*** Extracted records Section Begins ***
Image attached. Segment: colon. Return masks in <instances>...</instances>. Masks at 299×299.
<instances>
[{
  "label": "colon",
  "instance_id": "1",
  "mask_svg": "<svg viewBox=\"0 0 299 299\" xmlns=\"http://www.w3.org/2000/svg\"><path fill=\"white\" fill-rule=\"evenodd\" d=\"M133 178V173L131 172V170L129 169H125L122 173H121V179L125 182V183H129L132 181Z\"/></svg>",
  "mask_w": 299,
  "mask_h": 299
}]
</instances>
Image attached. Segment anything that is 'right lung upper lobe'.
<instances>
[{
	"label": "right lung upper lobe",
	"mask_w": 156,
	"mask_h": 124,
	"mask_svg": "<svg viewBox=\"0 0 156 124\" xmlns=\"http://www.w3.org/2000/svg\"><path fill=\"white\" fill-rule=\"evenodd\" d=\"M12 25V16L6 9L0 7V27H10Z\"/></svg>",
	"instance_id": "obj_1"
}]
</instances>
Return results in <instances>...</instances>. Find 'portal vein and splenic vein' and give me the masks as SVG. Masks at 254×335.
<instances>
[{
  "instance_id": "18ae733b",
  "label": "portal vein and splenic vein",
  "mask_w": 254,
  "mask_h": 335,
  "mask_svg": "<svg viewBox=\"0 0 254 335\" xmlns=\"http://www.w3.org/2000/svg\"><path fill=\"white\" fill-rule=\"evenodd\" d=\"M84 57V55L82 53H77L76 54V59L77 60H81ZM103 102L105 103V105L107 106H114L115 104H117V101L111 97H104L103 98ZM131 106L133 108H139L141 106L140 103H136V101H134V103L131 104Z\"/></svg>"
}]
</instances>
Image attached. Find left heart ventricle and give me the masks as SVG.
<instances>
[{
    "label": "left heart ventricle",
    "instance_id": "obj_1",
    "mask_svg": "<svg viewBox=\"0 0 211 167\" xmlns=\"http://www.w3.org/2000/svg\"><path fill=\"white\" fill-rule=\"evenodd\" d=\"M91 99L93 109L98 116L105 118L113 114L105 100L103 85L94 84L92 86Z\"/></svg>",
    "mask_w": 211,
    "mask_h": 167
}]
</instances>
*** Extracted records Section Ends ***
> _Problem details_
Without altering a single word, set down all the entries again.

> _Response to this exercise_
Image attached. Segment: colon. Return masks in <instances>...</instances>. Masks at 299×299.
<instances>
[{
  "label": "colon",
  "instance_id": "1",
  "mask_svg": "<svg viewBox=\"0 0 299 299\" xmlns=\"http://www.w3.org/2000/svg\"><path fill=\"white\" fill-rule=\"evenodd\" d=\"M133 178V173L131 172V170L129 169H125L122 173H121V179L125 182V183H129L132 181Z\"/></svg>",
  "mask_w": 299,
  "mask_h": 299
}]
</instances>
Image attached. Segment anything that is 'right lung upper lobe'.
<instances>
[{
	"label": "right lung upper lobe",
	"mask_w": 156,
	"mask_h": 124,
	"mask_svg": "<svg viewBox=\"0 0 156 124\" xmlns=\"http://www.w3.org/2000/svg\"><path fill=\"white\" fill-rule=\"evenodd\" d=\"M12 25V16L6 9L0 7V27H10Z\"/></svg>",
	"instance_id": "obj_1"
}]
</instances>
Return results in <instances>...</instances>. Find 'portal vein and splenic vein' and give me the masks as SVG. Masks at 254×335.
<instances>
[{
  "instance_id": "18ae733b",
  "label": "portal vein and splenic vein",
  "mask_w": 254,
  "mask_h": 335,
  "mask_svg": "<svg viewBox=\"0 0 254 335\" xmlns=\"http://www.w3.org/2000/svg\"><path fill=\"white\" fill-rule=\"evenodd\" d=\"M84 57V55L82 53H77L76 54V59L77 60H81ZM103 102L105 103V105L107 106H114L115 104H117V101L111 97H104L103 98ZM131 106L133 108H139L141 106L140 103H136V101H134V103L131 104Z\"/></svg>"
}]
</instances>
Image attached. Find left heart ventricle and give me the masks as SVG.
<instances>
[{
    "label": "left heart ventricle",
    "instance_id": "obj_1",
    "mask_svg": "<svg viewBox=\"0 0 211 167\" xmlns=\"http://www.w3.org/2000/svg\"><path fill=\"white\" fill-rule=\"evenodd\" d=\"M91 99L93 109L98 116L105 118L113 114L105 100L103 85L94 84L92 86Z\"/></svg>",
    "mask_w": 211,
    "mask_h": 167
}]
</instances>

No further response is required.